Dataset entries:
|---|
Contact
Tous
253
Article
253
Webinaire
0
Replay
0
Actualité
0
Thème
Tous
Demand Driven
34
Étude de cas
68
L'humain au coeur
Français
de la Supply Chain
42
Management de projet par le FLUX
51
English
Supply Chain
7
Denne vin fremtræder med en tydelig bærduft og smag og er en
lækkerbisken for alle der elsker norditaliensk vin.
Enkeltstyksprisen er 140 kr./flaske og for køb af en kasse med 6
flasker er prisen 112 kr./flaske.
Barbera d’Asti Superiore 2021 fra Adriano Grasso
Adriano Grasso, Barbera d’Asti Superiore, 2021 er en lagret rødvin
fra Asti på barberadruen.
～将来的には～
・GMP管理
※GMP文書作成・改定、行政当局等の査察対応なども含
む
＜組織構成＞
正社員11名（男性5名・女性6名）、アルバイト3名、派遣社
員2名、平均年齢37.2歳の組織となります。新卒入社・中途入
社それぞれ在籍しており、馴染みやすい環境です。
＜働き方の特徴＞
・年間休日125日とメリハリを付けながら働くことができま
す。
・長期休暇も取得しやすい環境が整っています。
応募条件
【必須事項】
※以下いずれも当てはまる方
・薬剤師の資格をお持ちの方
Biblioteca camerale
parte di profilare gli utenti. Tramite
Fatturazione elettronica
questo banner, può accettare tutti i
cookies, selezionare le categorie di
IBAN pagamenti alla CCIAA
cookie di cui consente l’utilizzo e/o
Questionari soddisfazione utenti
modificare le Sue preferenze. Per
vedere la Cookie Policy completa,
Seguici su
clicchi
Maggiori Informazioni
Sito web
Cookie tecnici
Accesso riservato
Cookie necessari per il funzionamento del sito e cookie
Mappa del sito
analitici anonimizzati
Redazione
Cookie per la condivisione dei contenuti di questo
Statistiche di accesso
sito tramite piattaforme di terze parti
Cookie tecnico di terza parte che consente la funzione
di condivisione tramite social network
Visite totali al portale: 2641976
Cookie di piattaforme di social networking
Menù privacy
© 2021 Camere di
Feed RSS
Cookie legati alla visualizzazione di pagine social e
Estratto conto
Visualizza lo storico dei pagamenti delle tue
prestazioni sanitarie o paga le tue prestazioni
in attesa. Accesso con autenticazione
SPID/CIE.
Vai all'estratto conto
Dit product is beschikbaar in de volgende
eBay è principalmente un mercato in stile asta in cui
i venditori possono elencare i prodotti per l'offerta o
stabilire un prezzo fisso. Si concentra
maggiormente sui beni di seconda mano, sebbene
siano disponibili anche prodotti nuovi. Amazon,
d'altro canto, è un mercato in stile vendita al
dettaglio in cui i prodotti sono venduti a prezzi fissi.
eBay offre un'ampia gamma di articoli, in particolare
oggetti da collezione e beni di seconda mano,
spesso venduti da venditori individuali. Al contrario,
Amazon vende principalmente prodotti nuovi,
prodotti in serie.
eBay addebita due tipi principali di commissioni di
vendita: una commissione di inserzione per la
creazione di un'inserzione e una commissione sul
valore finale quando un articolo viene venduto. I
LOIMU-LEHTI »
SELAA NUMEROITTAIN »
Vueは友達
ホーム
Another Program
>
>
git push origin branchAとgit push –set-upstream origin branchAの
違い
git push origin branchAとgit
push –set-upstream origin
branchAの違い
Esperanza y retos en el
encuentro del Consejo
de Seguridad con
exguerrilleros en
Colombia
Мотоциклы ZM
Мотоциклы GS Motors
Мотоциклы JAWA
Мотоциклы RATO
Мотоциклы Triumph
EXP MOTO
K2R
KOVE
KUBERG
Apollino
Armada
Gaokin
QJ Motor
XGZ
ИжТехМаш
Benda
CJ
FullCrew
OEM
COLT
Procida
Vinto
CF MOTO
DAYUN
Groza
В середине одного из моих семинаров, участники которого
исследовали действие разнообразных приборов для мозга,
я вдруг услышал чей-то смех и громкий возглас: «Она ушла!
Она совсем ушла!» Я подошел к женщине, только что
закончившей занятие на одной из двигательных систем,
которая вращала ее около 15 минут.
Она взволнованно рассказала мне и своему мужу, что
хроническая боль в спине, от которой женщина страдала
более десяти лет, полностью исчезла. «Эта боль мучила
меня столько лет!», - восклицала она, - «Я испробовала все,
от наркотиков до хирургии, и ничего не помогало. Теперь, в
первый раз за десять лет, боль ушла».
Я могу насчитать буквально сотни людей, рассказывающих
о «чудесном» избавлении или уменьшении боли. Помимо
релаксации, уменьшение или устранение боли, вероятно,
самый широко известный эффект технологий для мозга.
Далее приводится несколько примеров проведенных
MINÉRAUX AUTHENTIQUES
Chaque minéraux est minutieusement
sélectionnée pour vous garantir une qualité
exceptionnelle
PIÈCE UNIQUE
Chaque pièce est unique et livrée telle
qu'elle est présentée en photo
|---|
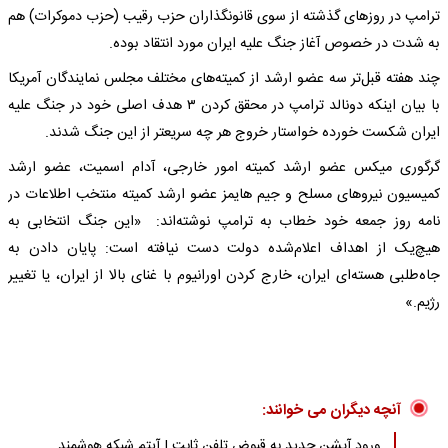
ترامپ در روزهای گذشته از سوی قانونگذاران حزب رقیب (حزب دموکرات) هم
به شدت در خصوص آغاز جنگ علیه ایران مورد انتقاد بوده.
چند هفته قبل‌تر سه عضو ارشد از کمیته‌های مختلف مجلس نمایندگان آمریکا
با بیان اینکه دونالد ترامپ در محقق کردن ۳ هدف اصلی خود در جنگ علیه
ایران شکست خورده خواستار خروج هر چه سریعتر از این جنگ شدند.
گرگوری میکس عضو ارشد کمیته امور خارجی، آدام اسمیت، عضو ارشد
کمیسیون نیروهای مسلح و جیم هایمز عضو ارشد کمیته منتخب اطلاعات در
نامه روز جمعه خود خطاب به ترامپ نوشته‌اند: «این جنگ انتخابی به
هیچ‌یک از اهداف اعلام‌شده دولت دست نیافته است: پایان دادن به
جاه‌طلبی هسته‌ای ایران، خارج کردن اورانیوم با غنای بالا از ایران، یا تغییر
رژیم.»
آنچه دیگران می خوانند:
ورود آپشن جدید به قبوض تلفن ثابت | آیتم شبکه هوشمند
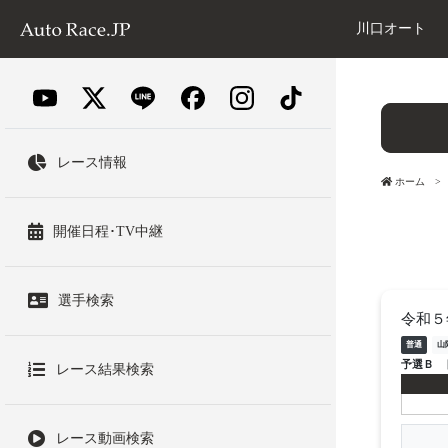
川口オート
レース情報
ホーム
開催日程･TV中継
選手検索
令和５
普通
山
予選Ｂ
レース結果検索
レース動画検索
|---|
[WHAT TO DO] Your task is to copy every line in the entries that holds the string "Superiore".

[SOLUTION]
Barbera d’Asti Superiore 2021 fra Adriano Grasso
Adriano Grasso, Barbera d’Asti Superiore, 2021 er en lagret rødvin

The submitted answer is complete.